The
CIBIV wants to understand the
processes that have shaped the genomes of contemporary species.
To this end we apply methods from statistics, computer sciences,
mathematics and computational statistics to develop models that
mimic the process of evolution.
These methods are further investigated in close collaboration with
"wet" biologists to address real biological questions.
Currently we are working (in collaboration with various colleagues) on
the following aspects of molecular evolution:
- Alignments
Statistics of sequence alignment (i.e. mcmcalgn).
Recently we have extended this approach to reconstruct an alignment and
a phylogenetic tree simultaneously.
- Sequence evolution
To understand sequence evolution it is necessary to model the substitution
process. We are working on models sequence that allow dependencies among
sequence sites (Markov fields seem to be an appropriate tool).
We are developing test statistics to select the "best" model, to detect
groups of sequence that evolve differently form the rest of a gene family,
say. We have developed a test to detect change points (branches where the
substitution model changes) in a phylogenetic tree.

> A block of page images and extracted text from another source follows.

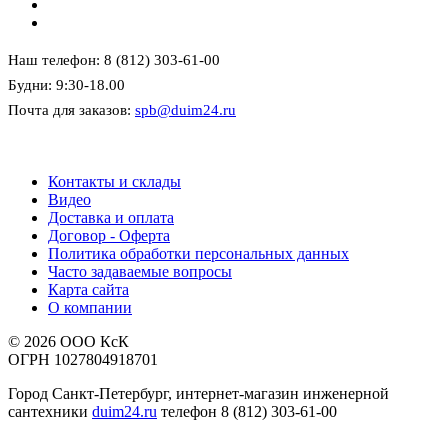
Наш телефон: 8 (812) 303-61-00
Будни: 9:30-18.00
Почта для заказов:
spb@duim24.ru
Контакты и склады
Видео
Доставка и оплата
Договор - Оферта
Политика обработки персональных данных
Часто задаваемые вопросы
Карта сайта
О компании
© 2026 ООО КсК
ОГРН 1027804918701
Город Санкт-Петербург, интернет-магазин инженерной
сантехники
duim24.ru
телефон 8 (812) 303-61-00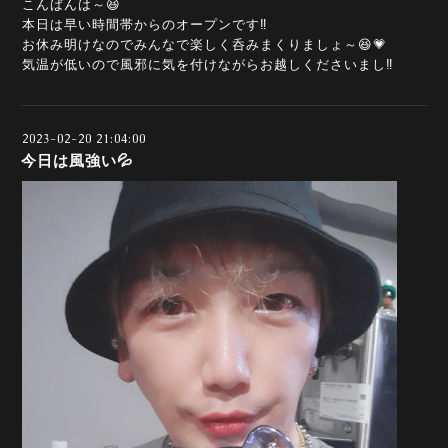
こんばんは～😆
本日は早い時間帯からのオープンです‼️
お休み明けなのでみんなで楽しく呑みまくりましょ～😆💗
気温が低いので風邪に気を付けながらお越しくださいまし‼️
2023-02-20 21:04:00
今日は風強い💦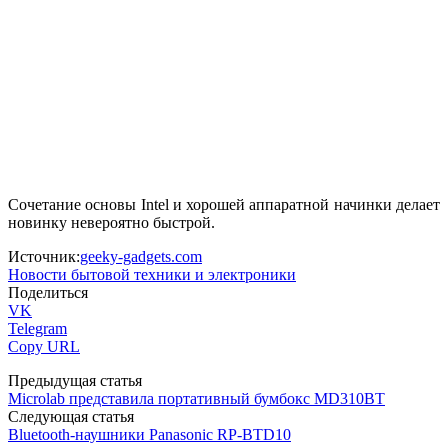
Сочетание основы Intel и хорошей аппаратной начинки делает
новинку невероятно быстрой.
Источник:
geeky-gadgets.com
Новости бытовой техники и электроники
Поделиться
VK
Telegram
Copy URL
Предыдущая статья
Microlab представила портативный бумбокс MD310BT
Следующая статья
Bluetooth-наушники Panasonic RP-BTD10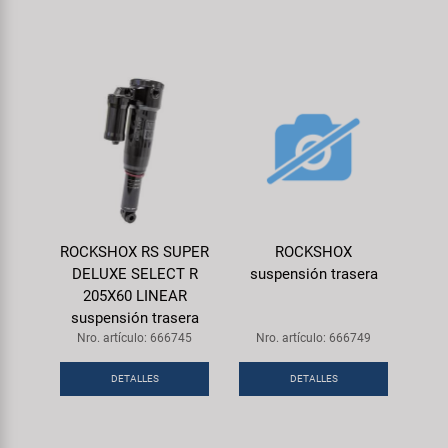
ROCKSHOX RS SUPER
ROCKSHOX
DELUXE SELECT R
suspensión trasera
205X60 LINEAR
suspensión trasera
Nro. artículo: 666745
Nro. artículo: 666749
DETALLES
DETALLES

Currently we are working on methods to detect the dependency structure
among sequence positions in an alignment.
- Gene trees
We develop efficient heuristic algorithms to reconstruct trees based
on sequence data (i.e. TREE-PUZZLE).
To this end we have developed parallel TREE-PUZZLE program.

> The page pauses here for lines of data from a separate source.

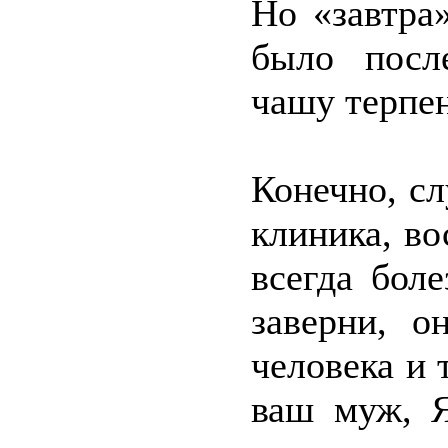
Но «завтра
было посл
чашу терпен
Конечно, с
клиника, во
всегда бол
заверни, о
человека и 
ваш муж, Я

Moreover, we are currently developing a variant of TREE-PUZZLE,
which computes (maximum) likelihood trees for up to 1,000 sequences
in reasonable time. We are also working on super tree methods to
merge different gene trees to form one species tree.
Quartet based tree reconstruction method appear as a versatile tool
to study super trees from a new perspective.
- Population genetics
Gene trees appear in a natural context also in populations, here, however,
the gene tree in a population is a random variable if a sample of sequences
is drawn from the population. We are interested in the development and
application of coalescence based methods to infer the demographic history
of populations. In the future we plan to work on coalescence processes with
complex interactions patterns. In this context we have constructed the so
called hvrbase, where currently most
of the hypervariable regions from the mitochondrial genome from primates
are collected in a multiple sequence alignment. This user friendly database
is currently extended to store other genomic regions.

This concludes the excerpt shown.